Biosimulation Contributing to Safety, Speed, and Efficacy in Trials

Thomas Kerbusch, PhD, Chief Growth Officer, Certara

Rapid evolution in the science surrounding COVID-19 is going hand-in-hand with advances in biosimulation techniques that should increase the probability that vaccine candidates entering human trials are both safe and effective enough in various populations that time will be saved honing in on optimal dosing practices, experts in the technology said Wednesday (August 5).

According to a webinar presentation for reporters from biosimulation platforms developer Certara, there are many unknowns when it comes to vaccine development for COVID-19. For example, how can we tell which vaccine candidates will be appropriate for the elderly, children, and other potentially vulnerable populations?

Biosimulation can be thought of as computer-aided, mathematical modeling of human biology, drug behavior, and disease to accelerate researchers’ understanding of how a drug works, how much drug do different people require and when, and how to better prevent or cure diseases with it.
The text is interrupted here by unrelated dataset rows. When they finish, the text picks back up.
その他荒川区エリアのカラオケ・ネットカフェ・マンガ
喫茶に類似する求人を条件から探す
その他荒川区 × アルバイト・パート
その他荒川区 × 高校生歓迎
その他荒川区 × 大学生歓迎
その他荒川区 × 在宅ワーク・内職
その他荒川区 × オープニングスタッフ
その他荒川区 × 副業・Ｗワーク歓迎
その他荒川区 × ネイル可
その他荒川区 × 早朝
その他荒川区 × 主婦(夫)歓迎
Thomas Kerbusch, PhD, chief growth officer for Certara, noted that the practice “has helped reshape the drug development process, and is an important tool that can be used to answer some of the unknowns traditional vaccine development can’t answer fast enough.”

Saying that “vaccines are enormously hard to make” despite their success as saving hundreds of millions of lives, Kerbusch added that developing them by “trial and error is too costly, too slow. Failing first in the computer is fast and cheap.” Whereas Phase I trials may run for weeks and Phase III for months or years, computer simulations of thousands of virtual patients can be done in hours.
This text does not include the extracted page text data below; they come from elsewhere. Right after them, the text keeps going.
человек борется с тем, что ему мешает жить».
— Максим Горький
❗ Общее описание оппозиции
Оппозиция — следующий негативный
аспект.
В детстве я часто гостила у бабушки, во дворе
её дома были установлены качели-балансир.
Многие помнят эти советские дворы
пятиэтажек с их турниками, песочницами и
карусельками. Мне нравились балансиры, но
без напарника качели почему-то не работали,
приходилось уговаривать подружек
By building virtual patient populations in collaboration with pharmaceutical company clients, biosimulation developers allow them to answer “what if?” questions long before investments are triggered and the first volunteer receives a drug in a clinical trial. This condenses the time frame for locking in on dosages and, hopefully, decreases the likelihood of failure in Phase III.

Certara is now supporting more than 20 COVID-19-related programs, Kerbusch said, with many of them being tied to the COVID-19 Therapeutics Accelerator initiative from the Bill & Melinda Gates Foundation, Wellcome, and Mastercard. Data for the company’s COVID-19 biosimulations come from a new database that is specific to the disease, and from 45 older databases covering a wide range of conditions and thousands of trials, Kerbusch explained. Such depth of data is important, he added, because “this isn’t our last pandemic. We need systems and platforms for [use in] the long term.”
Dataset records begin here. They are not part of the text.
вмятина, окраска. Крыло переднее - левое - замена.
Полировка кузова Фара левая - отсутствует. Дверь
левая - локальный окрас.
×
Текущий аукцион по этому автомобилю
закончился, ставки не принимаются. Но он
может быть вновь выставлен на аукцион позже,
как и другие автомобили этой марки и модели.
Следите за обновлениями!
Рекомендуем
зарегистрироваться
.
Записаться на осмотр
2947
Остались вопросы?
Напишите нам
Piet H. van der Graaf, PhD, senior vice president for quantitative systems pharmacology (QSP) at Certara, added that, in partnership with seven pharmaceutical companies, Certara is now using a QSP platform originally developed for immunology studies to pursue COVID-19 vaccine development. “One major company is now using the platform to fast-track its vaccine candidate,” he noted.

With QSP technology, “We can generate not just one, but hundreds or thousands of virtual patients,” covering differences in demographics, genetics, medications, comorbidities, ethnicity, immune baselines, standard of care, adverse events, disease physiology, drug mechanism, and other factors, van der Graaf said. Then, “when the first data from healthy volunteers are available, the model can be refined to other populations,” he explained.